## WHAT TO DO
After finding the line with "cara manual cuando" in the entries below, retype exactly each line from there through the line with "Airee y alinee", including that final line.
────────────────────
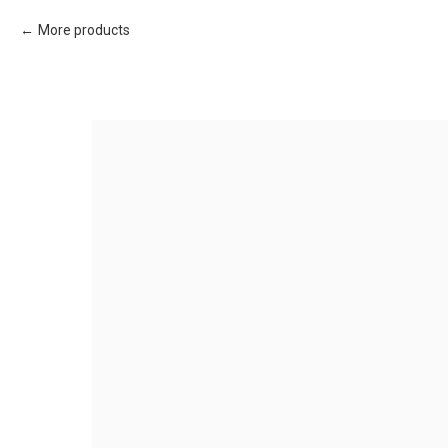
More products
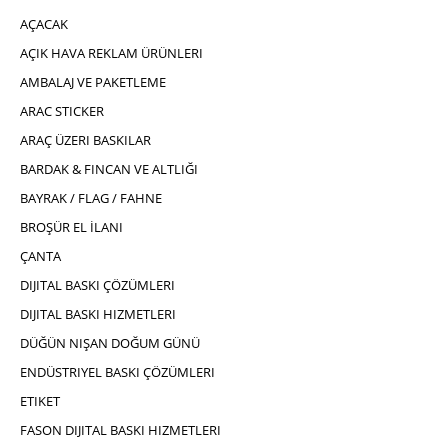
AÇACAK
AÇIK HAVA REKLAM ÜRÜNLERI
AMBALAJ VE PAKETLEME
ARAC STICKER
ARAÇ ÜZERI BASKILAR
BARDAK & FINCAN VE ALTLIĞI
BAYRAK / FLAG / FAHNE
BROŞÜR EL İLANI
ÇANTA
DIJITAL BASKI ÇÖZÜMLERI
DIJITAL BASKI HIZMETLERI
DÜĞÜN NIŞAN DOĞUM GÜNÜ
ENDÜSTRIYEL BASKI ÇÖZÜMLERI
ETIKET
FASON DIJITAL BASKI HIZMETLERI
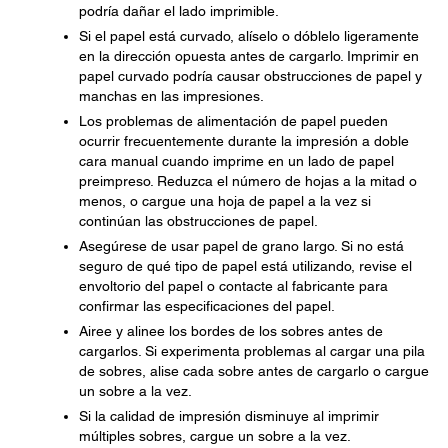
podría dañar el lado imprimible.
Si el papel está curvado, alíselo o dóblelo ligeramente
en la dirección opuesta antes de cargarlo. Imprimir en
papel curvado podría causar obstrucciones de papel y
manchas en las impresiones.
Los problemas de alimentación de papel pueden
ocurrir frecuentemente durante la impresión a doble
cara manual cuando imprime en un lado de papel
preimpreso. Reduzca el número de hojas a la mitad o
menos, o cargue una hoja de papel a la vez si
continúan las obstrucciones de papel.
Asegúrese de usar papel de grano largo. Si no está
seguro de qué tipo de papel está utilizando, revise el
envoltorio del papel o contacte al fabricante para
confirmar las especificaciones del papel.
Airee y alinee los bordes de los sobres antes de
cargarlos. Si experimenta problemas al cargar una pila
de sobres, alise cada sobre antes de cargarlo o cargue
un sobre a la vez.
Si la calidad de impresión disminuye al imprimir
múltiples sobres, cargue un sobre a la vez.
────────────────────
## WRITTEN ANSWER
cara manual cuando imprime en un lado de papel
preimpreso. Reduzca el número de hojas a la mitad o
menos, o cargue una hoja de papel a la vez si
continúan las obstrucciones de papel.
Asegúrese de usar papel de grano largo. Si no está
seguro de qué tipo de papel está utilizando, revise el
envoltorio del papel o contacte al fabricante para
confirmar las especificaciones del papel.
Airee y alinee los bordes de los sobres antes de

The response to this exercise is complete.